Structure and Design of the temple
God said to Ezekiel, “If they are ashamed of all that they have done, make known to them the design and structure of the temple” (Ezek 43:10-11). God says we have to be ashamed of our sins, and come humbly before Him and confess our sins. When we do this God will show us the mysteries of Ezekiel’s Temple. Secondly, when we look at the tabernacle of the Old Testament there were no stairs however in Ezekiel’s Temple, there are many stairs. In the tabernacle there were the holy utensils however in Ezekiel’s Temple most of the holy utensils were not there. Why are there differences between the Tabernacle of the Old Testament and Ezekiel’s Temple? Ezekiel’s Temple is the message of the end time therefore this is a timely Word for those living in the end. When we compare the Tabernacle to Ezekiel’s Temple, the Tabernacle was built starting from the most holy place. Thus, the tabernacle of the Old Testament was built and erected starting from the inside (Exod 40). The temple that God surely wants to build is our hearts and through the Tabernacle, God is showing us that the temple begins inside first, and being born again, thus a renewal of our hearts and minds. We must be born again of the Word and of the Holy Spirit in order to see the kingdom of God. (John 3:1-8). In terms of Ezekiel’s Temple, God showed prophet Ezekiel the temple starting from outside the wall and then to the inside. Ezekiel’s Temple was built by God and not by man and God is showing us that salvation is based upon the blood of Jesus Christ but we must mature in Christ Jesus and abide in Him. In other words, the deeper our relationship with God the more holiness and godliness God requires of us. We must not stay at the same level in our lives of faith but we must mature and grow in respect to our salvation and move into a deeper relationship with Him.

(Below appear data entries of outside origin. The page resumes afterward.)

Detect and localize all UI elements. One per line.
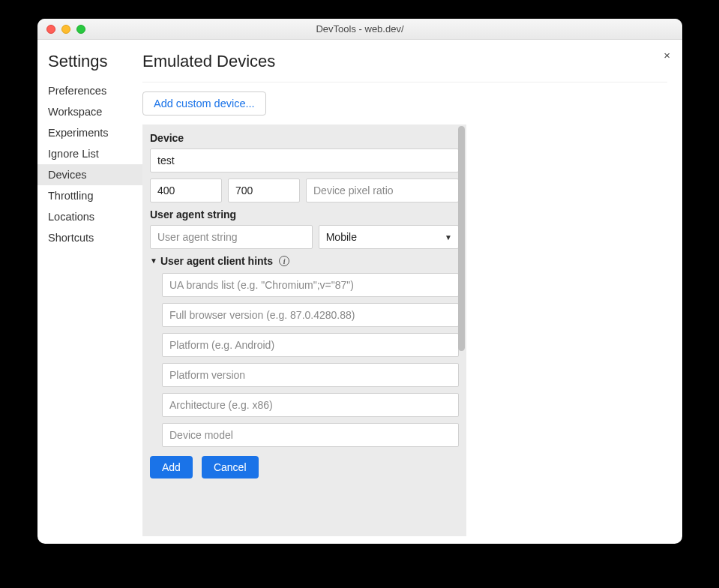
full-browser-version-input[interactable] (162, 303, 459, 327)
scrollbar[interactable] (458, 126, 465, 535)
scrollbar-thumb[interactable] (458, 126, 465, 351)
info-icon[interactable]: i (279, 256, 289, 266)
platform-input[interactable] (162, 333, 459, 357)
device-model-input[interactable] (162, 423, 459, 447)
minimize-window-button[interactable] (61, 25, 70, 34)
close-icon[interactable]: × (664, 49, 670, 62)
sidebar-item-devices[interactable]: Devices (37, 164, 142, 185)
cancel-button[interactable]: Cancel (202, 456, 259, 478)
divider (142, 82, 667, 82)
settings-main: Emulated Devices Add custom device... De… (142, 40, 682, 544)
sidebar-item-workspace[interactable]: Workspace (37, 101, 142, 122)
settings-heading: Settings (37, 52, 142, 71)
device-form-wrap: Device User agent string (142, 124, 667, 536)
user-agent-input[interactable] (150, 225, 313, 249)
device-width-input[interactable] (150, 178, 222, 202)
client-hints-inputs (150, 273, 459, 453)
device-section-label: Device (150, 132, 459, 144)
platform-version-input[interactable] (162, 363, 459, 387)
sidebar-item-experiments[interactable]: Experiments (37, 122, 142, 143)
zoom-window-button[interactable] (76, 25, 85, 34)
architecture-input[interactable] (162, 393, 459, 417)
user-agent-type-select[interactable]: Mobile (319, 225, 459, 249)
add-button[interactable]: Add (150, 456, 193, 478)
add-custom-device-button[interactable]: Add custom device... (142, 92, 266, 116)
sidebar-item-locations[interactable]: Locations (37, 206, 142, 227)
window-title: DevTools - web.dev/ (37, 23, 682, 34)
device-form: Device User agent string (142, 124, 466, 536)
titlebar: DevTools - web.dev/ (37, 19, 682, 40)
sidebar-item-preferences[interactable]: Preferences (37, 80, 142, 101)
client-hints-label: User agent client hints (160, 255, 273, 267)
ua-section-label: User agent string (150, 208, 459, 220)
caret-down-icon: ▼ (150, 256, 157, 265)
ua-brands-input[interactable] (162, 273, 459, 297)
close-window-button[interactable] (46, 25, 55, 34)
sidebar-item-ignore-list[interactable]: Ignore List (37, 143, 142, 164)
sidebar-item-throttling[interactable]: Throttling (37, 185, 142, 206)
settings-sidebar: Settings Preferences Workspace Experimen… (37, 40, 142, 544)
devtools-window: DevTools - web.dev/ × Settings Preferenc… (37, 19, 682, 544)
device-name-input[interactable] (150, 148, 459, 172)
device-pixel-ratio-input[interactable] (306, 178, 459, 202)
settings-content: × Settings Preferences Workspace Experim… (37, 40, 682, 544)
device-height-input[interactable] (228, 178, 300, 202)
sidebar-item-shortcuts[interactable]: Shortcuts (37, 227, 142, 248)
client-hints-toggle[interactable]: ▼ User agent client hints i (150, 255, 459, 267)
page-title: Emulated Devices (142, 52, 667, 71)
window-controls (37, 25, 85, 34)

Conclusion: When it comes to the measurements of the temple the “hand of God” is the standard and in His hand was a measuring rod which equals six cubits (Ezek 1:1-3; 40:4-5). These are six long cubits for each has another hand breadth added to it. The standard cubit has a total of six hand-breadths however the long cubit has a total of seven hand-breadths. Therefore, when we multiply six times seven, it totals 42 hand-breadths altogether. The number 42 represents the completion of the Word, the 42 camp sites in the wilderness journey and the 42 generations in the genealogy of Jesus Christ. Thus, the number 42 represents the fulfillment of the Word and it is based on God’s measurement and His standard. When we complete our temple, it will be exactly according to God’s measurement; and the consummated and perfected eternal Jerusalem will be according to God’s measurement. Therefore God’s measurements and human’s measurements will be the same because it is perfect and eternal. This is the hope that God has given to us for we have to examine ourselves and repent and measure ourselves according to God’s standard. And when we are perfected the human standard will match God’s standard and we’ll be perfected into the perfect temple together. So therefore, may we all become Ezekiel’s Temple at Shiloh as we are being built together as a temple in the Lord (Eph 2:20-22). Individually we are a temple but we are also collectively the temple and we have to become fitted together and built up in the Lord.